20 watercress beds off Bedfield Lane and Springvale, occupying 4 acres of land, are owned by Robert Chisnell and managed by The Watercress Company. The water used in the beds drains to streams along the Nuns Walk and then into the River Itchen.

==Notable residents==
- Laurence Olivier and Vivien Leigh lived in a bungalow on School Lane called The Headlands during World War II when Olivier was stationed at RNAS Worthy Down with the Fleet Air Arm.
- Joseph Bingham (1668–1723) was rector of St Swithun's (1695–1712). He was appointed to the living after accusations of heresy in Oxford. He is famous for his ten volume book, Antiquities of the Christian Church. He is buried at the east end of the church.
- Sir John McNee (1887–1984), physician and pathologist, who carried out pioneering research on the liver and spleen and was physician to the Queen from 1952 to 1954 is buried in the churchyard of St Swithun's.
- The Ven. Arthur Winnington-Ingram (1888–1965), Archdeacon of Hereford (1942–1958), whose father was also Archdeacon of Hereford and whose uncle (Arthur Winnington-Ingram) was Bishop of London, is buried in the churchyard.

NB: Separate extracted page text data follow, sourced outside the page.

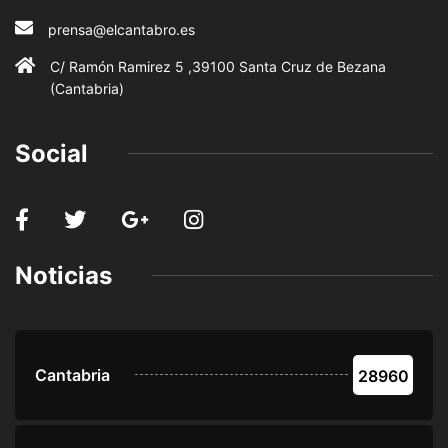
prensa@elcantabro.es
C/ Ramón Ramirez 5 ,39100 Santa Cruz de Bezana
(Cantabria)
Social
Noticias
Cantabria
28960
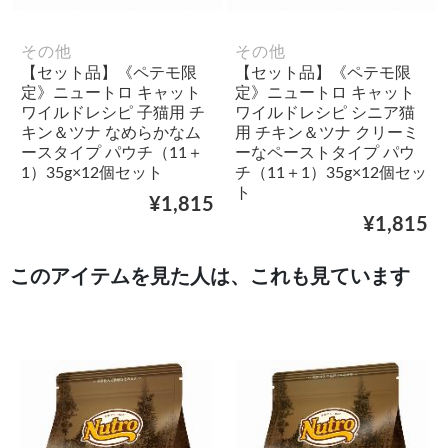
その他
その他
【セット品】《ペテモ限
【セット品】《ペテモ限
定》ニュートロ キャット
定》ニュートロ キャット
ワイルドレシピ 子猫用 チ
ワイルドレシピ シニア猫
キン＆ツナ なめらかなム
用 チキン＆ツナ クリーミ
ースタイプ パウチ（11＋
ーなペーストタイプ パウ
1）35g×12個セット
チ（11＋1）35g×12個セッ
ト
¥1,815
¥1,815
このアイテムを見た人は、これも見ています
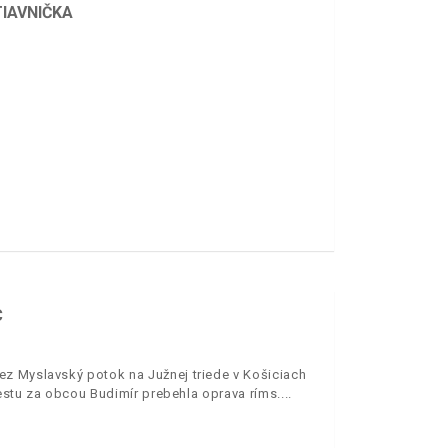
IAVNIČKA
C
ez Myslavský potok na Južnej triede v Košiciach
estu za obcou Budimír prebehla oprava ríms.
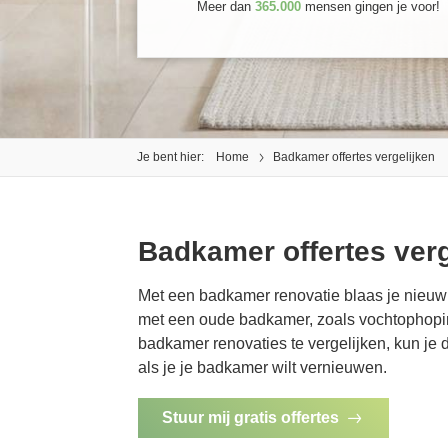
Meer dan
365.000
mensen gingen je voor!
Je bent hier:
Home
Badkamer offertes vergelijken
Badkamer offertes verg
Met een badkamer renovatie blaas je nieuw
met een oude badkamer, zoals vochtophoping
badkamer renovaties te vergelijken, kun je
als je je badkamer wilt vernieuwen.
Stuur mij gratis offertes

- Lt. Gen. Sir Henry Edward Burstall (1870–1945), a Canadian General who fought in the Boer and Great wars, settled in England in 1925 and died in the village. The town of Burstall, Saskatchewan in Canada is named after him.

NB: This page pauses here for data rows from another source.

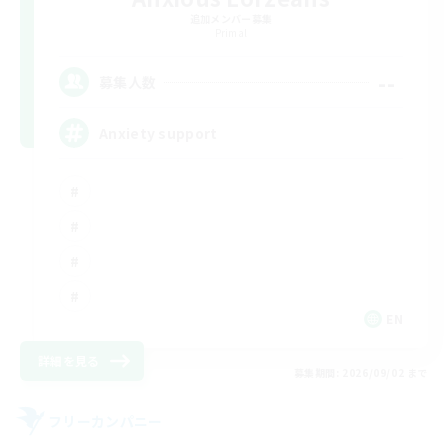
追加メンバー募集
Primal
--
募集人数
Anxiety support
EN
詳細を見る
募集期間: 2026/09/02 まで
フリーカンパニー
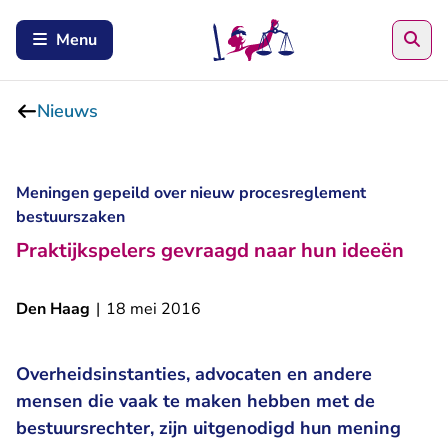
Zoe
Menu
Nieuws
Meningen gepeild over nieuw procesreglement
bestuurszaken
Praktijkspelers gevraagd naar hun ideeën
Den Haag
|
18 mei 2016
Overheidsinstanties, advocaten en andere
mensen die vaak te maken hebben met de
bestuursrechter, zijn uitgenodigd hun mening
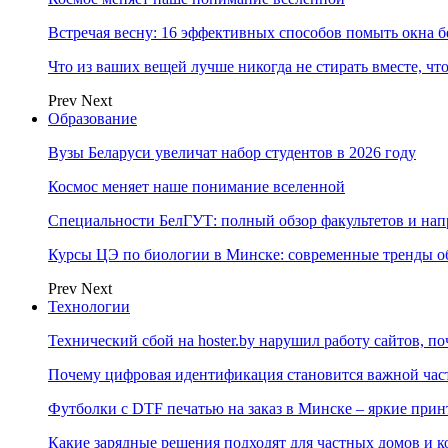
Встречая весну: 16 эффективных способов помыть окна б
Что из ваших вещей лучше никогда не стирать вместе, чт
Prev
Next
Образование
Вузы Беларуси увеличат набор студентов в 2026 году
Космос меняет наше понимание вселенной
Специальности БелГУТ: полный обзор факультетов и на
Курсы ЦЭ по биологии в Минске: современные тренды о
Prev
Next
Технологии
Технический сбой на hoster.by нарушил работу сайтов, п
Почему цифровая идентификация становится важной ча
Футболки с DTF печатью на заказ в Минске – яркие при
Какие зарядные решения подходят для частных домов и к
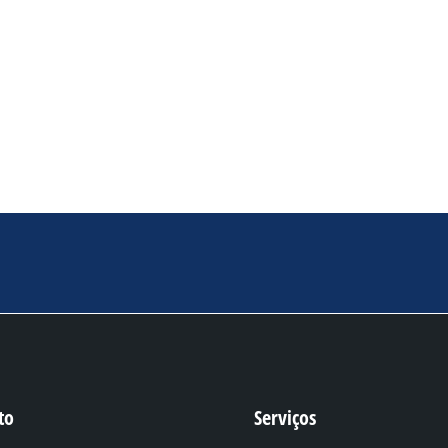
to
Serviços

- Alethea Hayter (1911–2006) OBE FRSL, writer and British Council Representative and a granddaughter of a former rector (John Henry Slessor) is buried in the churchyard.
- Monica Mary Woodhouse OBE (1911–1987), proprietor of the Hampshire Chronicle, lived at Cherry Tree Cottage on London Road. A bench to the south of the church and a stone to the east commemorate her.

==2014 floods==
Flood water from Winterbournes above the village to the west threatened houses and the church and led to the closure of Springvale Road near the Good Life farm shop (now Cobbs) in February and March 2014. Water ran down Down Farm Lane onto Springvale Road and had to be diverted with sandbags across the road to the watercress beds alongside Bedfield Lane. From there the flood water passed through the lake at Church Paddock Trout Fishery and into the streams around St Swithun's Church from where it followed the normal water course, under Worthy Lane and towards the Itchen. At one point the water levels around the church threatened it with flooding and sand bags were placed around the 11th century Grade I listed building to protect it.

==2015 earthquake==
On 27 January 2015 at 18:30 Headbourne Worthy was the epicentre of a tremor of magnitude 2.9 at a depth of 3 km. No injuries or serious damage was reported but everyone in the village felt the extraordinary quake which could be felt as far afield as Southampton.